Given records:
------------------------

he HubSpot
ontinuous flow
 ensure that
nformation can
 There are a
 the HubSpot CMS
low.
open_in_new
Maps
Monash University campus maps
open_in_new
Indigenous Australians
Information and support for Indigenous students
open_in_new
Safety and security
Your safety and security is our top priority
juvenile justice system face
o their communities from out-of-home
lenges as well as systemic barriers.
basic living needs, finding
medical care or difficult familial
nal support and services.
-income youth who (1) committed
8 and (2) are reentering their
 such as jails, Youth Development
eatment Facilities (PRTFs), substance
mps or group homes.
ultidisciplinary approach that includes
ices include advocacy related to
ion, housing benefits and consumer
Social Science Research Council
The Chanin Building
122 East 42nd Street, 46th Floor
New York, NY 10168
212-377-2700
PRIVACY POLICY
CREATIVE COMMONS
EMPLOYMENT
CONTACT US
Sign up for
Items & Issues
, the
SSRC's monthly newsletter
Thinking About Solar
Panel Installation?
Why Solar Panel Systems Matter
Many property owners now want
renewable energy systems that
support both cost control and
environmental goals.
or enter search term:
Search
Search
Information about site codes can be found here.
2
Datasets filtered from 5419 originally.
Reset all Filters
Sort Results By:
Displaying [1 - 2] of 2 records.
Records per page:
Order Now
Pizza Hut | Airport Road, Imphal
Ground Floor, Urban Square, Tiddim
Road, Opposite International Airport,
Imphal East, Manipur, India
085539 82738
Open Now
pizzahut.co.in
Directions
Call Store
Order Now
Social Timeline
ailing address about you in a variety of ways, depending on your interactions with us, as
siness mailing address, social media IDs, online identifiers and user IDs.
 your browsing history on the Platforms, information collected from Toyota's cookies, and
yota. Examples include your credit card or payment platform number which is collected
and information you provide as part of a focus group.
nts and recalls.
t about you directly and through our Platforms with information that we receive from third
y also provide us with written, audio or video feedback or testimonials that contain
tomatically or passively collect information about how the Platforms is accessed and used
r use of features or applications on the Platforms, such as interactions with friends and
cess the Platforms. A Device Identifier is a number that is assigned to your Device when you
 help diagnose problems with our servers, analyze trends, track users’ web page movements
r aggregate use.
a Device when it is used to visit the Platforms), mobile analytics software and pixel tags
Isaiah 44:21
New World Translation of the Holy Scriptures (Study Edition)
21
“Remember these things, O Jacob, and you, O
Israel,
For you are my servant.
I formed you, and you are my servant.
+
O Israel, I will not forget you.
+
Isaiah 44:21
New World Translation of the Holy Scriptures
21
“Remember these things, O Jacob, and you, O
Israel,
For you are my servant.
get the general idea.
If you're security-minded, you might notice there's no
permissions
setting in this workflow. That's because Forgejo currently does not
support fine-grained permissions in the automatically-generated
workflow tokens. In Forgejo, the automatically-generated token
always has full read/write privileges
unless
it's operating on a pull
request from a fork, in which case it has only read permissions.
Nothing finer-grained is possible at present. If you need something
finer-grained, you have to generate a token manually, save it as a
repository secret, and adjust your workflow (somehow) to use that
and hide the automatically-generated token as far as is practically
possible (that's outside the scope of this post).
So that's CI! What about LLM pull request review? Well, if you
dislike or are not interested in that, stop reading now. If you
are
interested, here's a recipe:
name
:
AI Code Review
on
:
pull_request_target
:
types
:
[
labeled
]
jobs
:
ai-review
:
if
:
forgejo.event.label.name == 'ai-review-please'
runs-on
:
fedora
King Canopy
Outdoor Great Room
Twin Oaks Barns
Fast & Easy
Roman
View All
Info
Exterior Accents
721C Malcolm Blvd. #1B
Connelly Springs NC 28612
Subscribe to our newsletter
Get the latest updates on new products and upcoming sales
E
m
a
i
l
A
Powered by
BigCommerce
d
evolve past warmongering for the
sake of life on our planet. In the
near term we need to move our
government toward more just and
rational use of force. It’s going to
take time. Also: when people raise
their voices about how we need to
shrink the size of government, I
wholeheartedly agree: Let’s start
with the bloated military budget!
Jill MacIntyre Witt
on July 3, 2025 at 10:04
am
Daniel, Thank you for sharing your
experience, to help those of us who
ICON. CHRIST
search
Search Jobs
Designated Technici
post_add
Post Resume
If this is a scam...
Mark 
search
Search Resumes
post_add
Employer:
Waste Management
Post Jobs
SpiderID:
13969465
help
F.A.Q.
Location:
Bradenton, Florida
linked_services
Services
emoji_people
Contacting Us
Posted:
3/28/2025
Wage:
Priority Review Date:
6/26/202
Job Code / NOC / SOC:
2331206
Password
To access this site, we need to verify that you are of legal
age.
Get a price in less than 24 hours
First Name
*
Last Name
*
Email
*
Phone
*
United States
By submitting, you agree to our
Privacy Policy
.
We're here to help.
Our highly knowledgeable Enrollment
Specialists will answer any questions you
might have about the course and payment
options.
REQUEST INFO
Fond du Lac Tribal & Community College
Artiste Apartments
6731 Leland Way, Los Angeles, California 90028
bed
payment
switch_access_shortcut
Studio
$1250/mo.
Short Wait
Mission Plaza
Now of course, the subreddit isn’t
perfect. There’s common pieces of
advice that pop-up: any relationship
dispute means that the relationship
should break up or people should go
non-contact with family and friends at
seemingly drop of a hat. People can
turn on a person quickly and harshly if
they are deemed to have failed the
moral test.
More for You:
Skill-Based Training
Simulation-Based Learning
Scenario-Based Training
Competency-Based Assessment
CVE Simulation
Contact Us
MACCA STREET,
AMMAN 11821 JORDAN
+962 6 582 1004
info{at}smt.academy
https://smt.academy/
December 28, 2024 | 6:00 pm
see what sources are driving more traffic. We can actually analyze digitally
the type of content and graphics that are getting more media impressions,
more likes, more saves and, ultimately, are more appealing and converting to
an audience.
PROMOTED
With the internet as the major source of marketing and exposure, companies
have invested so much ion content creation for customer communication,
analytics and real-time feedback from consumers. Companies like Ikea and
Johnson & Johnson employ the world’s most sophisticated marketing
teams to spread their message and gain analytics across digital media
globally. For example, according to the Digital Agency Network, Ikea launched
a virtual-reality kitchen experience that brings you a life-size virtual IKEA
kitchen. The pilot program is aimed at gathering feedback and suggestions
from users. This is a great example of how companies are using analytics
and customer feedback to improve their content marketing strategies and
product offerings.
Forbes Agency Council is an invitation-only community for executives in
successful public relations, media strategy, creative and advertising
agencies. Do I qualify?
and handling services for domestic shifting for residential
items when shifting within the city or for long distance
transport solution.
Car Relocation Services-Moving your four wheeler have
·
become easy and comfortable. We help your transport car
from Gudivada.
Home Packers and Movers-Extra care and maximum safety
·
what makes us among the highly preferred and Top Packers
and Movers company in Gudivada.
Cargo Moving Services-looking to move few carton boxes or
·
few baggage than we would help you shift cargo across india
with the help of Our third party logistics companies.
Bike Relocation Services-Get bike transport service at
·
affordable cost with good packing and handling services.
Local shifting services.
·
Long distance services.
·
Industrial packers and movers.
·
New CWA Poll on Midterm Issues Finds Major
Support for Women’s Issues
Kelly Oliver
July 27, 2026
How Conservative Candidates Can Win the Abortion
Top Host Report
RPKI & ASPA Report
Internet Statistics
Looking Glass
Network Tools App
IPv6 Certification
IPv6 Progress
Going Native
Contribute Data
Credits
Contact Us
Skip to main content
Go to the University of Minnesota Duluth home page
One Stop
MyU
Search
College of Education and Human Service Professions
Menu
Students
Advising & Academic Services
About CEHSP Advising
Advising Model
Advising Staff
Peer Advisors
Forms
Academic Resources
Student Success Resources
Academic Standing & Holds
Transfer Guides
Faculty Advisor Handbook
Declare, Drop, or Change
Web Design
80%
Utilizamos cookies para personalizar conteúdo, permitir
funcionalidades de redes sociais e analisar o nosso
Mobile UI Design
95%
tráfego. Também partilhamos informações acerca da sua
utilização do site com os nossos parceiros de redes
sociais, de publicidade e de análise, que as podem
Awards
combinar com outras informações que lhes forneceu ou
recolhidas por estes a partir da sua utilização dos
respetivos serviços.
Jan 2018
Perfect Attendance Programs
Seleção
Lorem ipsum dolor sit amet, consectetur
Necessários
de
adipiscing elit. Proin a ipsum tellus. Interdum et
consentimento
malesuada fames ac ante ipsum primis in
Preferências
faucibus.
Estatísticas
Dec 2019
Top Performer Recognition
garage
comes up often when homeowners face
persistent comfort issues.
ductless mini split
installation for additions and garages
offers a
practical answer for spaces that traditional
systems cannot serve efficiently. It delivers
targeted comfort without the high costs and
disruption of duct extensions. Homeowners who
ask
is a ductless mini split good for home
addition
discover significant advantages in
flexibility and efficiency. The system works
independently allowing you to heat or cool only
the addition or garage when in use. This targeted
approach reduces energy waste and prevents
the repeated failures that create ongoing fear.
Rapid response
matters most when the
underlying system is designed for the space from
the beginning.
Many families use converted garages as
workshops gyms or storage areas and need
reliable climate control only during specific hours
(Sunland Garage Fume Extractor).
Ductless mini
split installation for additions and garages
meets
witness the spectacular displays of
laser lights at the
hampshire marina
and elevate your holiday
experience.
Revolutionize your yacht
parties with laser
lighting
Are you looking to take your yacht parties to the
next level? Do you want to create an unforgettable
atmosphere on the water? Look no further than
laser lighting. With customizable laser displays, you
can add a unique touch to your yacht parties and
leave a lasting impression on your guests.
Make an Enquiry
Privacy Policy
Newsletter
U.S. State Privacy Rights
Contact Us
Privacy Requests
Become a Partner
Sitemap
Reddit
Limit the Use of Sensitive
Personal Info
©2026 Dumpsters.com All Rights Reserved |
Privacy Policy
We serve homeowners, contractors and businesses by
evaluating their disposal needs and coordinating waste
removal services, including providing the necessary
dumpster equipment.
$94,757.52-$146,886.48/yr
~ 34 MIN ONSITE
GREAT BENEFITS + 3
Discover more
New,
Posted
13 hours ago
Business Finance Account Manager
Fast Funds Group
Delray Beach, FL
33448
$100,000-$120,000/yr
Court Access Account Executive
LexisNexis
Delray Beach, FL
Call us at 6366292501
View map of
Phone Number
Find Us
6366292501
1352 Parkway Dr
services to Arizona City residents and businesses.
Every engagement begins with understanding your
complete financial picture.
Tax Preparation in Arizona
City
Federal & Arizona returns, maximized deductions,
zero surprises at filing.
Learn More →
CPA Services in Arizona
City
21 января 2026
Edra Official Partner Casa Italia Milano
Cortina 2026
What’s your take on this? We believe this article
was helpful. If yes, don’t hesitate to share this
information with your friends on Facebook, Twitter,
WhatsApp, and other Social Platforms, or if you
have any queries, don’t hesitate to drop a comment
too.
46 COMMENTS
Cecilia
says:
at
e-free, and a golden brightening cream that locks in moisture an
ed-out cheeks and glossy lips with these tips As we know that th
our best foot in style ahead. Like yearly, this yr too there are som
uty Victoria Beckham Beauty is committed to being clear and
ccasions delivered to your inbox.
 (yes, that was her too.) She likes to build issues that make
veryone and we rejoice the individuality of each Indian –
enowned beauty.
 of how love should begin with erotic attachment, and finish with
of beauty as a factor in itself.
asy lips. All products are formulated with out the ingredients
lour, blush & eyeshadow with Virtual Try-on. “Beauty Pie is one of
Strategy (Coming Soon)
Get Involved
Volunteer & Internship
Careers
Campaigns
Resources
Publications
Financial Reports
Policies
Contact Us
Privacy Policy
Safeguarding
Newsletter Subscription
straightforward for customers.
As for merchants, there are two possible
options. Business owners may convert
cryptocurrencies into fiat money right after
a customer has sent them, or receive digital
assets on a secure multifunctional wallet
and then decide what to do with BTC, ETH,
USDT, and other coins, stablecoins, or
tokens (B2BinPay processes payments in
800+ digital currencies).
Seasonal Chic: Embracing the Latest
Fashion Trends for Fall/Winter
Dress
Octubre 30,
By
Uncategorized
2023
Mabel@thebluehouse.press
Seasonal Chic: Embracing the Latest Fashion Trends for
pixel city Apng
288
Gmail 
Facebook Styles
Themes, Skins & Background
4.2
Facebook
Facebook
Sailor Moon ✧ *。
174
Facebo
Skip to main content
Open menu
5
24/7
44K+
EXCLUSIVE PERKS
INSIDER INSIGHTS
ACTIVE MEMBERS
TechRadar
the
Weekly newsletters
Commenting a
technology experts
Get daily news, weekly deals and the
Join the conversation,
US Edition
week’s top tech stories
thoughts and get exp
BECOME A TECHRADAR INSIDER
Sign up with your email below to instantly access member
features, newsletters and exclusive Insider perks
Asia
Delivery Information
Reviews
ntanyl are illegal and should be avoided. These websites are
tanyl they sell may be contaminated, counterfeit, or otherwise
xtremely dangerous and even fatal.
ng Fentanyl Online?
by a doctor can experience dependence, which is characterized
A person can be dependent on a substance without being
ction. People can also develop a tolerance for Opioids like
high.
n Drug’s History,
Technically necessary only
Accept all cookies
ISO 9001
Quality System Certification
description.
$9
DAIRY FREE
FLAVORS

------------------------

For this task, copy every line of the material in which "tokens" appears.

workflow tokens. In Forgejo, the automatically-generated token
tokens (B2BinPay processes payments in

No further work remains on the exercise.